┌──

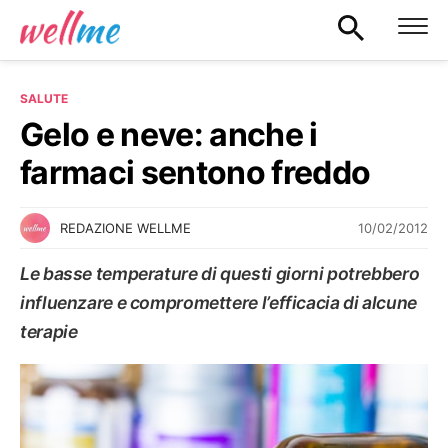
SALUTE
Gelo e neve: anche i
farmaci sentono freddo
10/02/2012
REDAZIONE WELLME
Le basse temperature di questi giorni potrebbero
influenzare e compromettere l’efficacia di alcune
terapie
SALUTE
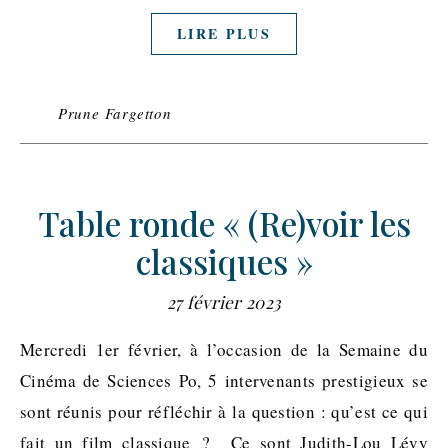
LIRE PLUS
Prune Fargetton
Table ronde « (Re)voir les
classiques »
27 février 2023
Mercredi 1er février, à l’occasion de la Semaine du
Cinéma de Sciences Po, 5 intervenants prestigieux se
sont réunis pour réfléchir à la question : qu’est ce qui
fait un film classique ? Ce sont Judith-Lou Lévy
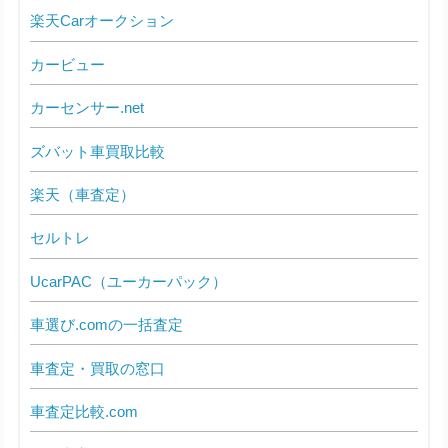
楽天Carオークション
カービュー
カーセンサー.net
ズバット車買取比較
楽天（車査定）
セルトレ
UcarPAC（ユーカーパック）
車選び.comの一括査定
車査定・買取の窓口
車査定比較.com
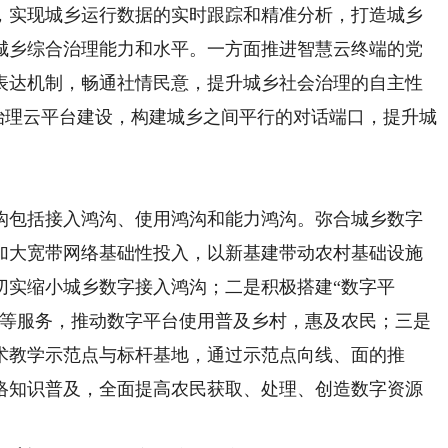
，实现城乡运行数据的实时跟踪和精准分析，打造城乡
城乡综合治理能力和水平。一方面推进智慧云终端的党
表达机制，畅通社情民意，提升城乡社会治理的自主性
的治理云平台建设，构建城乡之间平行的对话端口，提升城
沟包括接入鸿沟、使用鸿沟和能力鸿沟。弥合城乡数字
加大宽带网络基础性投入，以新基建带动农村基础设施
切实缩小城乡数字接入鸿沟；二是积极搭建“数字平
游等服务，推动数字平台使用普及乡村，惠及农民；三是
术教学示范点与标杆基地，通过示范点向线、面的推
络知识普及，全面提高农民获取、处理、创造数字资源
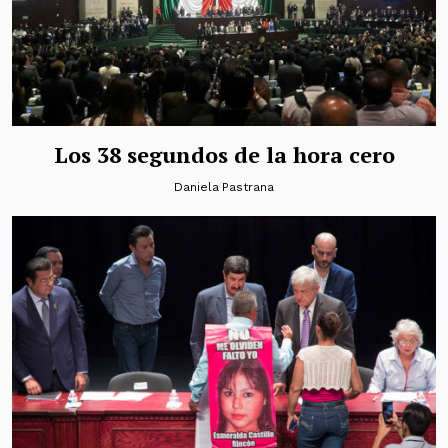
Los 38 segundos de la hora cero
Daniela Pastrana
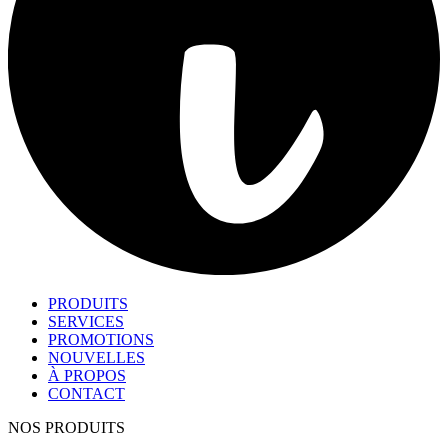
PRODUITS
SERVICES
PROMOTIONS
NOUVELLES
À PROPOS
CONTACT
NOS PRODUITS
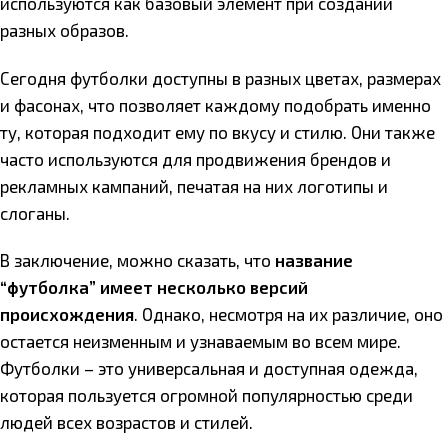
используются как базовый элемент при создании
разных образов.
Сегодня футболки доступны в разных цветах, размерах
и фасонах, что позволяет каждому подобрать именно
ту, которая подходит ему по вкусу и стилю. Они также
часто используются для продвижения брендов и
рекламных кампаний, печатая на них логотипы и
слоганы.
В заключение, можно сказать, что
название
“футболка” имеет несколько версий
происхождения
. Однако, несмотря на их различие, оно
остается неизменным и узнаваемым во всем мире.
Футболки – это универсальная и доступная одежда,
которая пользуется огромной популярностью среди
людей всех возрастов и стилей.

└──

ASSIGNMENT:
Each record has to be set down verbatim, and the pictures must not appear in the copy.

SOLUTION TO THIS EXERCISE:
SALUTE
Gelo e neve: anche i
farmaci sentono freddo
10/02/2012
REDAZIONE WELLME
Le basse temperature di questi giorni potrebbero
influenzare e compromettere l’efficacia di alcune
terapie
SALUTE
LIRE PLUS
Prune Fargetton
Table ronde « (Re)voir les
classiques »
27 février 2023
Mercredi 1er février, à l’occasion de la Semaine du
Cinéma de Sciences Po, 5 intervenants prestigieux se
sont réunis pour réfléchir à la question : qu’est ce qui
fait un film classique ? Ce sont Judith-Lou Lévy
楽天Carオークション
カービュー
カーセンサー.net
ズバット車買取比較
楽天（車査定）
セルトレ
UcarPAC（ユーカーパック）
車選び.comの一括査定
車査定・買取の窓口
車査定比較.com
，实现城乡运行数据的实时跟踪和精准分析，打造城乡
城乡综合治理能力和水平。一方面推进智慧云终端的党
表达机制，畅通社情民意，提升城乡社会治理的自主性
的治理云平台建设，构建城乡之间平行的对话端口，提升城
沟包括接入鸿沟、使用鸿沟和能力鸿沟。弥合城乡数字
加大宽带网络基础性投入，以新基建带动农村基础设施
切实缩小城乡数字接入鸿沟；二是积极搭建“数字平
游等服务，推动数字平台使用普及乡村，惠及农民；三是
术教学示范点与标杆基地，通过示范点向线、面的推
络知识普及，全面提高农民获取、处理、创造数字资源
Los 38 segundos de la hora cero
Daniela Pastrana
PRODUITS
SERVICES
PROMOTIONS
NOUVELLES
À PROPOS
CONTACT
NOS PRODUITS
используются как базовый элемент при создании
разных образов.
Сегодня футболки доступны в разных цветах, размерах
и фасонах, что позволяет каждому подобрать именно
ту, которая подходит ему по вкусу и стилю. Они также
часто используются для продвижения брендов и
рекламных кампаний, печатая на них логотипы и
слоганы.
В заключение, можно сказать, что
название
“футболка” имеет несколько версий
происхождения
. Однако, несмотря на их различие, оно
остается неизменным и узнаваемым во всем мире.
Футболки – это универсальная и доступная одежда,
которая пользуется огромной популярностью среди
людей всех возрастов и стилей.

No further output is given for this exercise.